There is a financial dataset that contains loan data, along with relevant information and transactions.
We chose this loan dataset because the relationships between loan
, account
, and transcactions
tables are good representations of databases that record real-world business transactions.
The dataset page lists the credentials required for connecting to the database:
- hostname: relational.fit.cvut.cz
- port: 3306
- username:
guest
- password:
relational
- database:
Financial_ijs
These can be used, for example, in MySQL Workbench to download the CSV data manually. To automate and keep the data in the database for as long as possible, we can connect to the database from R through its database interface to access the tables:
library(RMariaDB)
my_db <- dbConnect(
MariaDB(),
user = 'guest',
password = 'relational',
dbname = 'Financial_ijs',
host = 'relational.fit.cvut.cz'
)
dbListTables(my_db)
## [1] "accounts" "cards" "clients" "disps" "districts" "loans"
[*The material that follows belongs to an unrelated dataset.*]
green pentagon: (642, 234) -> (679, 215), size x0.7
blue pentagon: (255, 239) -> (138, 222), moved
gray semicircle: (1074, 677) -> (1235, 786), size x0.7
## [7] "orders" "tkeys" "trans"
By creating a dm object from the connection, we get access to all tables:
library(dm)
my_dm <- dm_from_src(my_db)
my_dm
## ── Table source ────────────────────────────────────────────────────────────────
## src: mysql [guest@relational.fit.cvut.cz:NA/Financial_ijs]
## ── Metadata ────────────────────────────────────────────────────────────────────
## Tables: `accounts`, `cards`, `clients`, `disps`, `districts`, … (9 total)
## Columns: 57
## Primary keys: 0
## Foreign keys: 0
names(my_dm)
## [1] "accounts" "cards" "clients" "disps" "districts" "loans"
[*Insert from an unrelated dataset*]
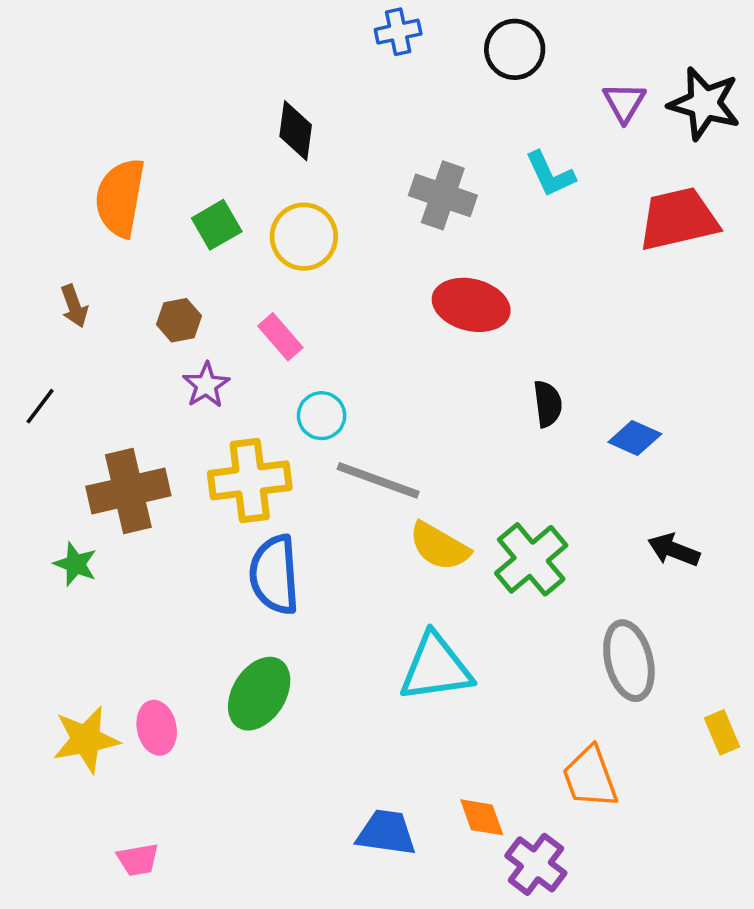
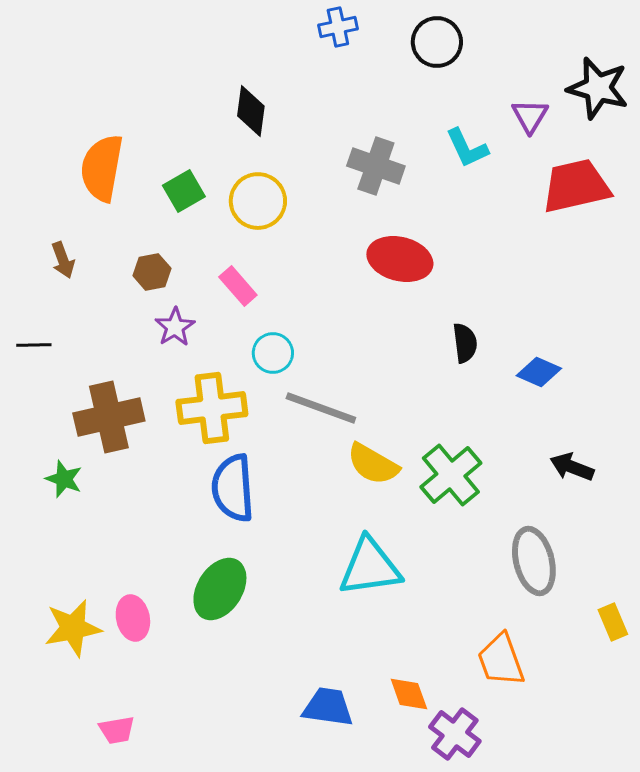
purple triangle: (624, 102) -> (530, 116), moved
black line: (40, 406) -> (34, 345), turned 52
## [7] "orders" "tkeys" "trans"
my_dm$accounts
## # Source: table<accounts> [?? x 4]
## # Database: mysql [guest@relational.fit.cvut.cz:NA/Financial_ijs]
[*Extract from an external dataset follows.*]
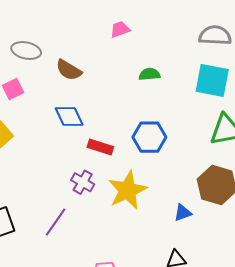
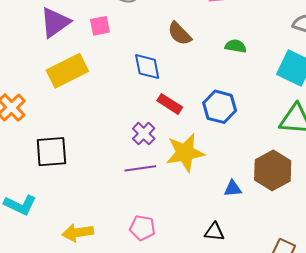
brown semicircle: (69, 70) -> (180, 34), moved
purple line: (56, 222) -> (140, 168), moved, turned 32

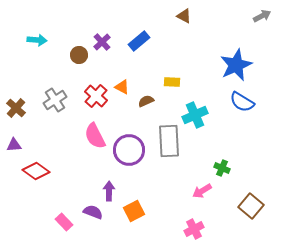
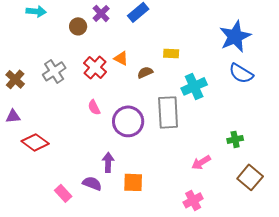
pink semicircle: (95, 136) -> (94, 107), size x0.6
green cross: (222, 168) -> (235, 139), moved, turned -35
orange square: (134, 211) -> (133, 182), turned 30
## id district_id frequency date
## <int> <int> <chr> <date>
## 1 1 18 POPLATEK MESICNE 1995-03-24
## 2 2 1 POPLATEK MESICNE 1993-02-26
## 3 3 5 POPLATEK MESICNE 1997-07-07
## 4 4 12 POPLATEK MESICNE 1996-02-21
## 5 5 15 POPLATEK MESICNE 1997-05-30
## 6 6 51 POPLATEK MESICNE 1994-09-27
## # … with more rows
The components of this particular dm object are lazy tables powered by dbplyr. This package translates the dplyr grammar of data manipulation into queries the database server understands. The advantage to a lazy table is that there is no data download until results are collected for printing or local processing. Below, the summary operation is computed on the database, and only the results are sent back to the R session.
library(dplyr)
my_dm$accounts %>%
group_by(district_id) %>%
summarize(n = n()) %>%
ungroup()
## # Source: lazy query [?? x 2]
## # Database: mysql [guest@relational.fit.cvut.cz:NA/Financial_ijs]
## district_id n
## <int> <int64>
## 1 1 554
## 2 2 42
## 3 3 50
## 4 4 48
## 5 5 65
## 6 6 48
## # … with more rows
If the data fits into your RAM, a database connection is not required to use dm.
The collect()
command downloads all tables for our dm object.
my_local_dm <-
my_dm %>%
collect()
object.size(my_local_dm)
## 77922024 bytes
my_local_dm$accounts %>%
group_by(district_id) %>%
summarize(n = n()) %>%
ungroup()
## # A tibble: 77 x 2
## district_id n
## <int> <int>
## 1 1 554
## 2 2 42
## 3 3 50
## 4 4 48
## 5 5 65
## 6 6 48
## # … with 71 more rows
A dm object can also be created from individual data frames with the dm()
function.
Define primary and foreign keys
Relational database tables link to each other via primary and foreign keys. The model diagram provided by our test database illustrates the intended relationships.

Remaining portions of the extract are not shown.